China’s vulnerabilities are real. It still relies on U.S. inputs in key areas, including industrial software, where the White House is considering new curbs. But similar restrictions on semiconductors spurred Chinese advances. It also faces demographic headwinds, sluggish consumption, and a property slump. Yet the Chinese economy continues to grow, and Xi views these challenges as long-term issues that can be solved through innovation.

His Party declared this week that “long-term favorable conditions and trends remain unchanged,” pledging to “maintain strategic resolve” against external shocks. A confident authoritarian can endure more pain than any elected leader.

If Trump wants success in South Korea, he should lower expectations. At best, the key takeaways will be Beijing pausing export controls and signing off on TikTok in return for deferred tariffs and greater access to U.S. technology. Trump’s long-planned visit to China early next year may yield further deliverables, but a grand bargain is unlikely.
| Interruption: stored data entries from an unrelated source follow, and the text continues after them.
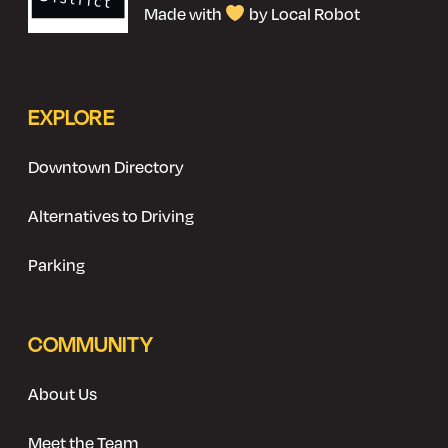
Made with
by Local Robot
EXPLORE
Downtown Directory
Alternatives to Driving
Parking
COMMUNITY
About Us
Meet the Team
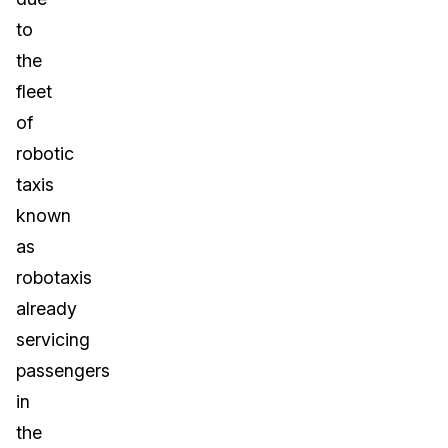
to
the
fleet
of
robotic
taxis
known
as
robotaxis
already
servicing
passengers
in
the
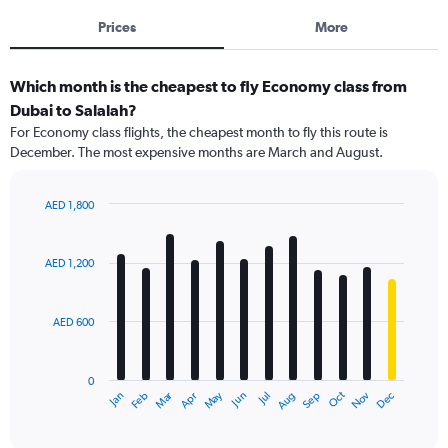
Prices
More
Which month is the cheapest to fly Economy class from
Dubai to Salalah?
For Economy class flights, the cheapest month to fly this route is
December. The most expensive months are March and August.
AED 1,800
Bar
Chart
graphic.
chart
with
AED 1,200
12
bars.
AED 600
The
chart
has
0
1
Dec
Oct
May
Nov
Mar
Jun
Sep
Jan
Apr
Jul
Feb
Aug
X
End
of
axis
interactive
displaying
chart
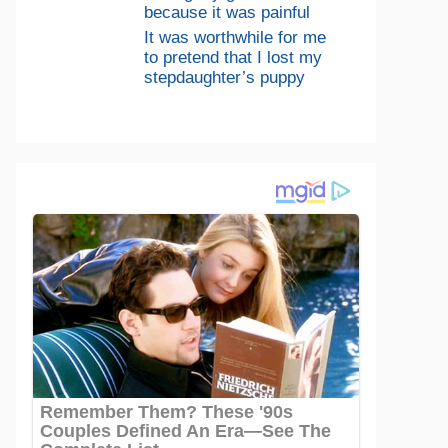
because it was painful
It was worthwhile for me
to pretend that I lost my
stepdaughter’s puppy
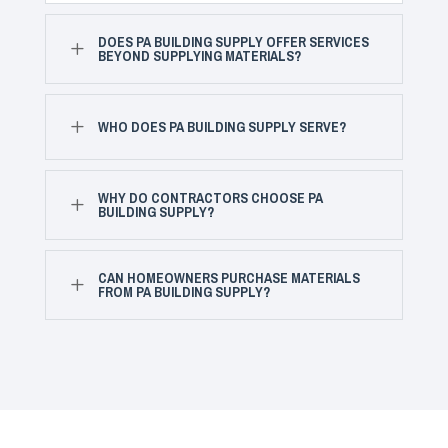
DOES PA BUILDING SUPPLY OFFER SERVICES
L
BEYOND SUPPLYING MATERIALS?
L
WHO DOES PA BUILDING SUPPLY SERVE?
WHY DO CONTRACTORS CHOOSE PA
L
BUILDING SUPPLY?
CAN HOMEOWNERS PURCHASE MATERIALS
L
FROM PA BUILDING SUPPLY?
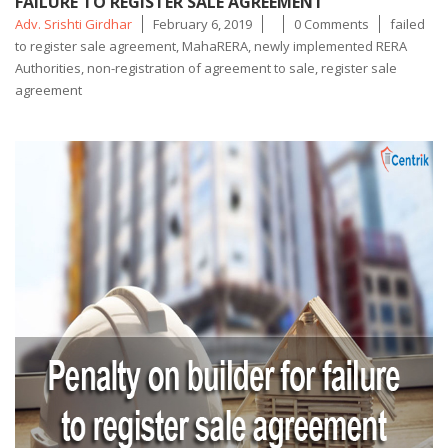
FAILURE TO REGISTER SALE AGREEMENT
Posted
Tags
Adv. Srishti Girdhar
February 6, 2019
0 Comments
failed
by
to register sale agreement
,
MahaRERA
,
newly implemented RERA
Authorities
,
non-registration of agreement to sale
,
register sale
agreement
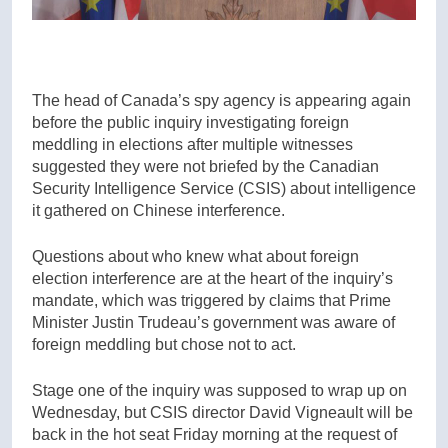
The head of Canada’s spy agency is appearing again
before the public inquiry investigating foreign
meddling in elections after multiple witnesses
suggested they were not briefed by the Canadian
Security Intelligence Service (CSIS) about intelligence
it gathered on Chinese interference.
Questions about who knew what about foreign
election interference are at the heart of the inquiry’s
mandate, which was triggered by claims that Prime
Minister Justin Trudeau’s government was aware of
foreign meddling but chose not to act.
Stage one of the inquiry was supposed to wrap up on
Wednesday, but CSIS director David Vigneault will be
back in the hot seat Friday morning at the request of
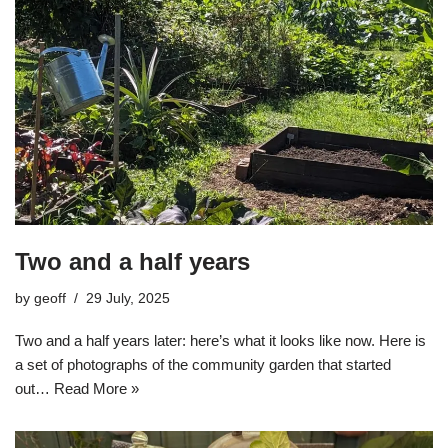
Two and a half years
by
geoff
29 July, 2025
Two and a half years later: here’s what it looks like now. Here is
a set of photographs of the community garden that started
out…
Read More »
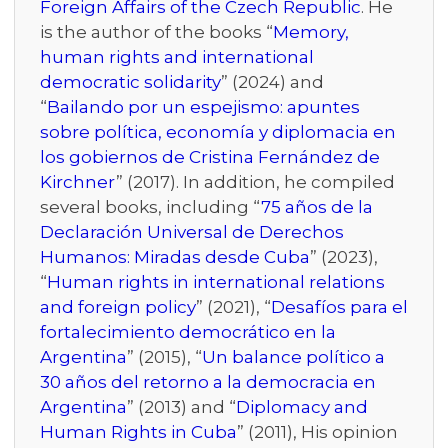
Foreign Affairs of the Czech Republic
. He
is the author of the books “
Memory,
human rights and international
democratic solidarity
” (2024) and
“
Bailando por un espejismo: apuntes
sobre política, economía y diplomacia en
los gobiernos de Cristina Fernández de
Kirchner
” (2017). In addition, he compiled
several books, including “
75 años de la
Declaración Universal de Derechos
Humanos: Miradas desde Cuba
” (2023),
“
Human rights in international relations
and foreign policy
” (2021), “
Desafíos para el
fortalecimiento democrático en la
Argentina
” (2015), “
Un balance político a
30 años del retorno a la democracia en
Argentina
” (2013) and “
Diplomacy and
Human Rights in Cuba
” (2011), His opinion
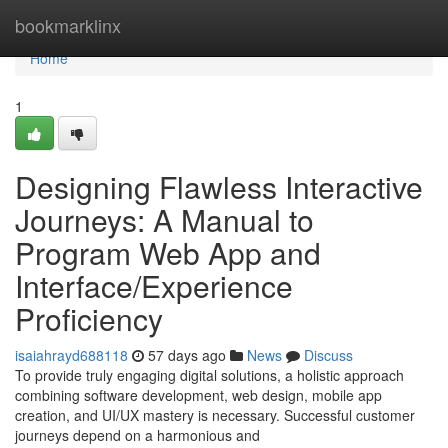
Home
bookmarklinx
Home
1
Designing Flawless Interactive
Journeys: A Manual to
Program Web App and
Interface/Experience
Proficiency
isaiahrayd688118
57 days ago
News
Discuss
To provide truly engaging digital solutions, a holistic approach
combining software development, web design, mobile app
creation, and UI/UX mastery is necessary. Successful customer
journeys depend on a harmonious and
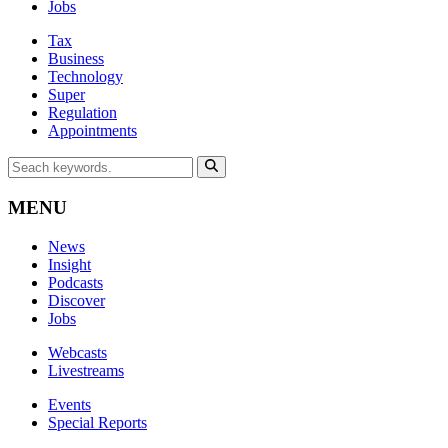
Jobs
Tax
Business
Technology
Super
Regulation
Appointments
MENU
News
Insight
Podcasts
Discover
Jobs
Webcasts
Livestreams
Events
Special Reports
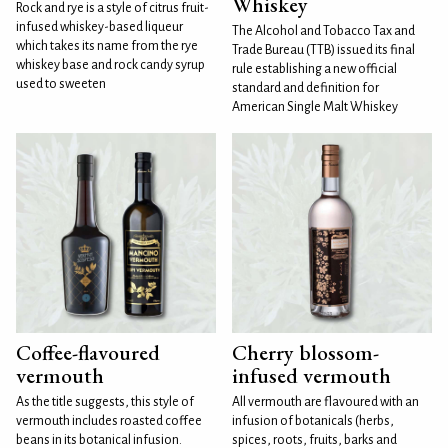
Whiskey
Rock and rye is a style of citrus fruit-
infused whiskey-based liqueur
The Alcohol and Tobacco Tax and
which takes its name from the rye
Trade Bureau (TTB) issued its final
whiskey base and rock candy syrup
rule establishing a new official
used to sweeten
standard and definition for
American Single Malt Whiskey
Coffee-flavoured
Cherry blossom-
vermouth
infused vermouth
As the title suggests, this style of
All vermouth are flavoured with an
vermouth includes roasted coffee
infusion of botanicals (herbs,
beans in its botanical infusion.
spices, roots, fruits, barks and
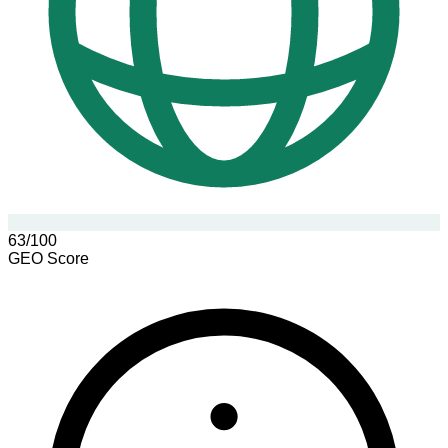
63/100
GEO Score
For better deals in the future, Trump should study Xi’s playbook. Washington must cut its dependencies on China by revitalizing domestic manufacturing, investing in STEM talent, and diversifying supply chains with allies and partners. The $8.5 billion rare earths pact with Australia signed last Monday and subsequent deals with Southeast Asian nations are steps in that direction.

Ulimately, Trump is up against a leader at the height of his power, determined to reshape the global economy and international order on China’s terms. Xi is neither weak nor worried. That will make any negotiations on Thursday, and in the months to come, that much harder.